Allevamenti
intensivi, un’unica foto che
colpisce come una mazzata.
L’immagine, pubblicata su
Facebook da
Diane
Scarazzini,
autrice e attivista per i diritti degli animali, è
stata scattata in Oregon,
e
si
tratta di una fotografia reale, non di un fotomontaggio.
Si
vedono
piccoli capanni tutti uguali e ben allineati fila dopo fila verso
l’orizzonte. Sono centinaia. Ogni capanno ha al proprio interno un
vitellino che è stato strappato alla madre dopo
solo
un’ora dalla
nascita. Come sottolinea Farm
Sanctuary,
allontanare
i vitellini dalle madri è la prassi
per consentire la produzione di latte su larga scala.
Le mucche da
latte trascorrono la loro vita in un ciclo costante di gravidanza,
nascita e mungitura.
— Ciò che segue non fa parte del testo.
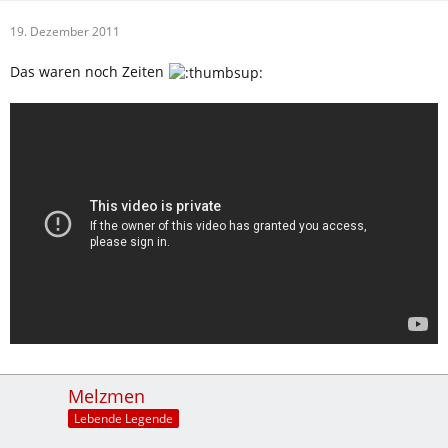
19. Dezember 2011
Das waren noch Zeiten
Melzmen
Lebende Legende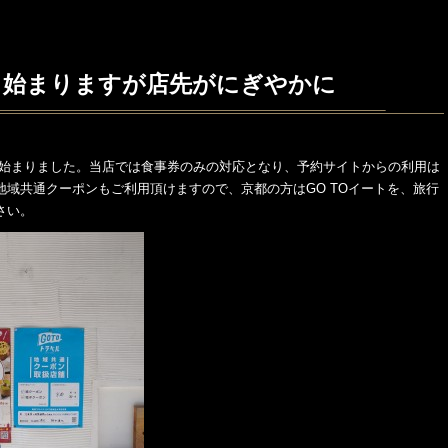
ート始まりますが店先がにぎやかに
トが始まりました。当店では食事券のみの対応となり、予約サイトからの利用は
の地域共通クーポンもご利用頂けますので、京都の方はGO TOイートを、旅行
さい。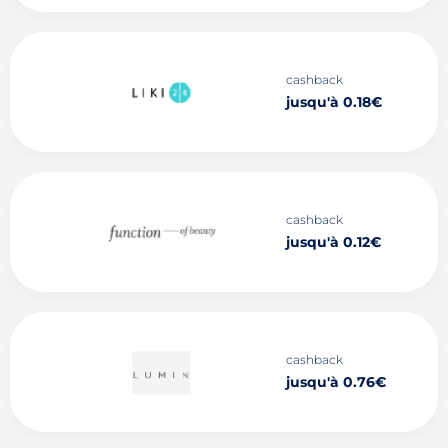
cashback
jusqu'à 0.18€
cashback
jusqu'à 0.12€
cashback
jusqu'à 0.76€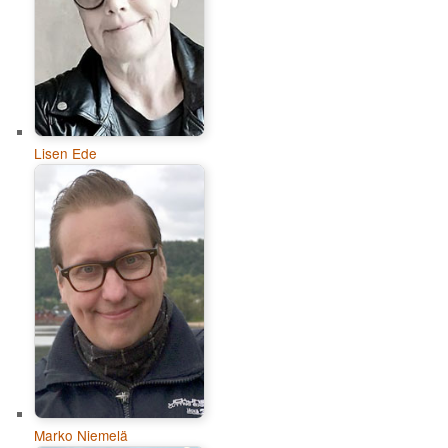
Lisen Ede
Marko Niemelä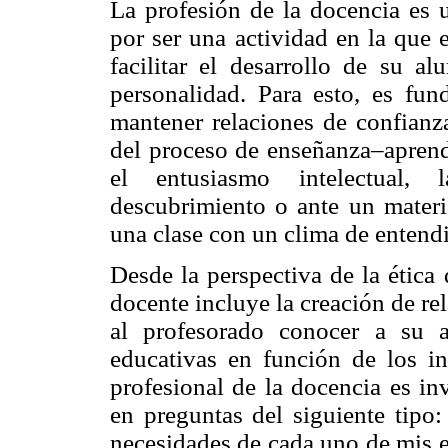
La profesión de la docencia es u
por ser una actividad en la que 
facilitar el desarrollo de su 
personalidad. Para esto, es fu
mantener relaciones de confianz
del proceso de enseñanza–aprendi
el entusiasmo intelectual, 
descubrimiento o ante un materi
una clase con un clima de entend
Desde la perspectiva de la ética 
docente incluye la creación de r
al profesorado conocer a su a
educativas en función de los in
profesional de la docencia es in
en preguntas del siguiente tipo
necesidades de cada uno de mis e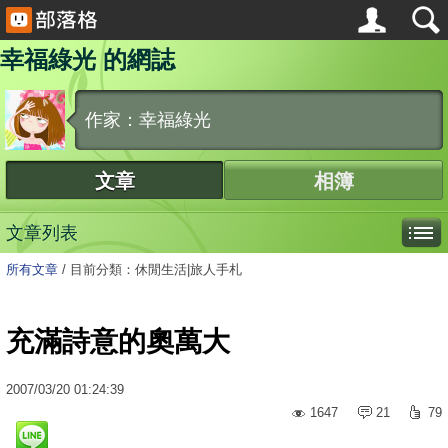
幸福綠光 的網誌
作家：幸福綠光
文章
相簿
文章列表
所有文章
/
目前分類：休閒生活|旅人手札
充滿詩意的奧萬大
2007
/
03
/
20
01:24:39
1647
21
79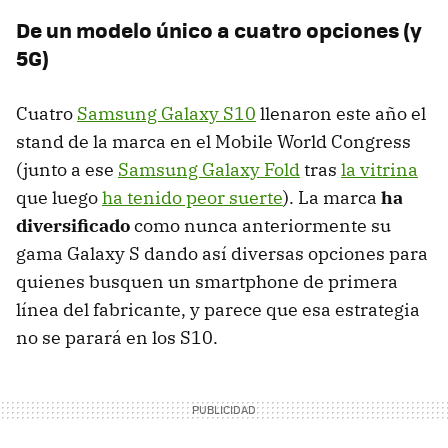
De un modelo único a cuatro opciones (y
5G)
Cuatro
Samsung Galaxy S10
llenaron este año el
stand de la marca en el Mobile World Congress
(junto a ese
Samsung Galaxy Fold
tras
la vitrina
que luego
ha tenido peor suerte
). La marca
ha
diversificado
como nunca anteriormente su
gama Galaxy S dando así diversas opciones para
quienes busquen un smartphone de primera
línea del fabricante, y parece que esa estrategia
no se parará en los S10.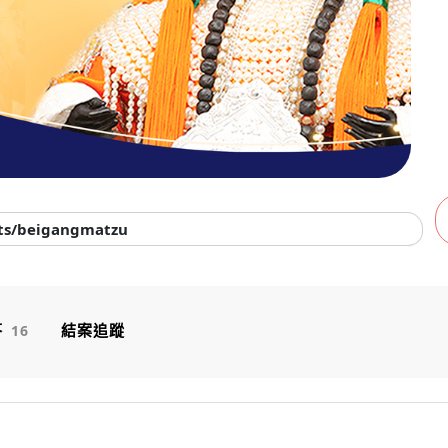
cts/beigangmatzu
答
結案追蹤
16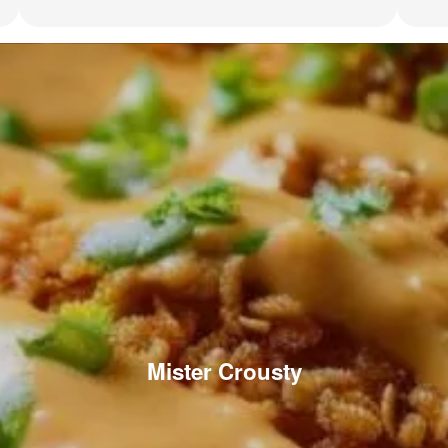
Mister Crousty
I
vitelli sono allontanati dalla madre poco dopo la nascita, il che
rappresenta uno stress enorme sia per la mucca che per il vitello,
legatissimi tra loro. Spesso la madre continua a muggire per giorni, per chiamare
il suo piccolo dopo la separazione. Il latte che dovrebbe nutrire i loro
cuccioli
viene destinato all'industria lattiero-casearia. I
mesi di riposo tra una gravidanza e l’altra sono sempre troppo
pochi negli allevamenti intensivi, e
i
vitellini maschi, che
non sono utili per la produzione di latte,
sono destinati al macello
dopo meno di sei mesi.
"Sostenere
una produzione di cibo che sia in grado di rimettere gli animali
all'aria aperta, al pascolo, anziché dentro capannoni",
sostiene Philip Lymbery, autore del libro Farmageddon:
il vero prezzo della carne economica,
"Un allevamento estensivo connesso alla terra, in grado di
fornire cibo più nutriente con metodi che risultano migliori sia per
il territorio che per il benessere animale.
I
governi di tutto il mondo possono contribuire a migliorare la salute
delle loro nazioni e salvaguardare le future scorte alimentari
basandosi su risorse naturali come i pascoli. Cibo che insomma
provenga da fattorie e non da fabbriche".